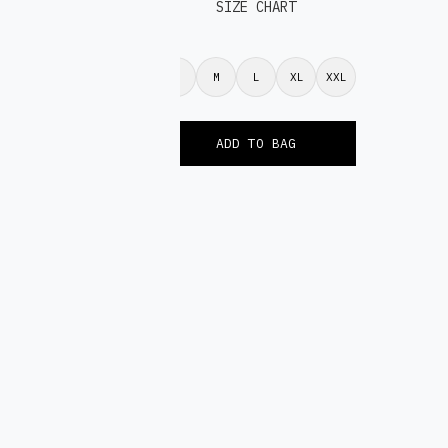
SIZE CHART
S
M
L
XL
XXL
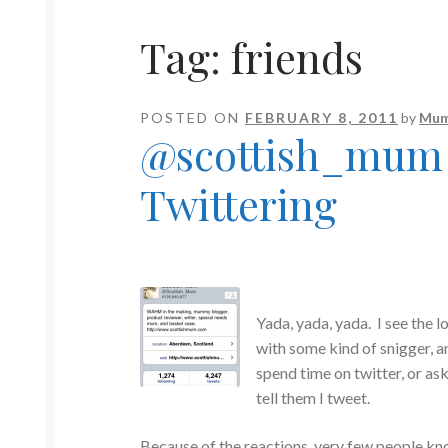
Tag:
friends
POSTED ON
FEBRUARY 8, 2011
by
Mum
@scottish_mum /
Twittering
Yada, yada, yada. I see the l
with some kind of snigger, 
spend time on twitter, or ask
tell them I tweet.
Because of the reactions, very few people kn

· · · ·

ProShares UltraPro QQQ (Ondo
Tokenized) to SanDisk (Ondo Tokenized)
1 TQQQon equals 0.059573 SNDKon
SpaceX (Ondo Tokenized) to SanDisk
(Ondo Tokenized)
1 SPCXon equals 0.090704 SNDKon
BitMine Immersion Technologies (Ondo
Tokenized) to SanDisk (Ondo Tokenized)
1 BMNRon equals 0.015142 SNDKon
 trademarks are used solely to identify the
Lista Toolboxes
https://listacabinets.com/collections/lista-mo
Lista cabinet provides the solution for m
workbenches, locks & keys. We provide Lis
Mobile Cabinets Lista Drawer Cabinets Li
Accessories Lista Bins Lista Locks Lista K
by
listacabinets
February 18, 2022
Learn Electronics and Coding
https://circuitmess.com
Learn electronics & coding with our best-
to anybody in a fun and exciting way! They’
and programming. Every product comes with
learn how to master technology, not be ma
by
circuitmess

· · · ·

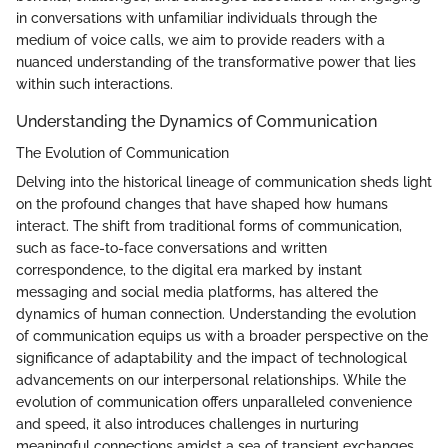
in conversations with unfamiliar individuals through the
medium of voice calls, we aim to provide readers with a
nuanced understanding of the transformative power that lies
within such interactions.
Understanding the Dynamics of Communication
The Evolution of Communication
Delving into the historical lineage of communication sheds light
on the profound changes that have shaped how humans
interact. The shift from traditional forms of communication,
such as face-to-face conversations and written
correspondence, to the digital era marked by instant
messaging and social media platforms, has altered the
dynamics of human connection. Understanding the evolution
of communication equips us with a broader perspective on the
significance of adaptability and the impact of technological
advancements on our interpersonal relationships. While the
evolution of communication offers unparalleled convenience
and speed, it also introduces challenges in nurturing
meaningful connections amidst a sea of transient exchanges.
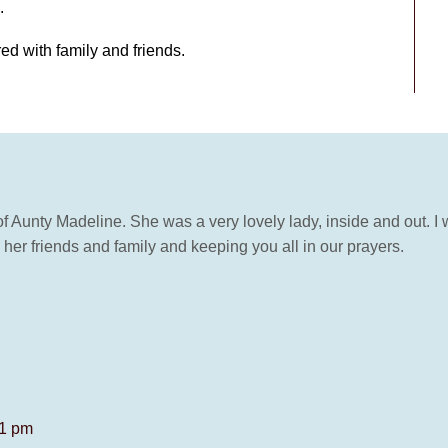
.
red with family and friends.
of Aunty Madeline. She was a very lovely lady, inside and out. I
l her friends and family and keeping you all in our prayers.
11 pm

· · · ·

Would you print exactly and only the lines of the material above that run from the line with "tell them I tweet." through the line with "Because of the reactions, very few people kn", both included?

**EXERCISE RESULT**
tell them I tweet.
Because of the reactions, very few people kn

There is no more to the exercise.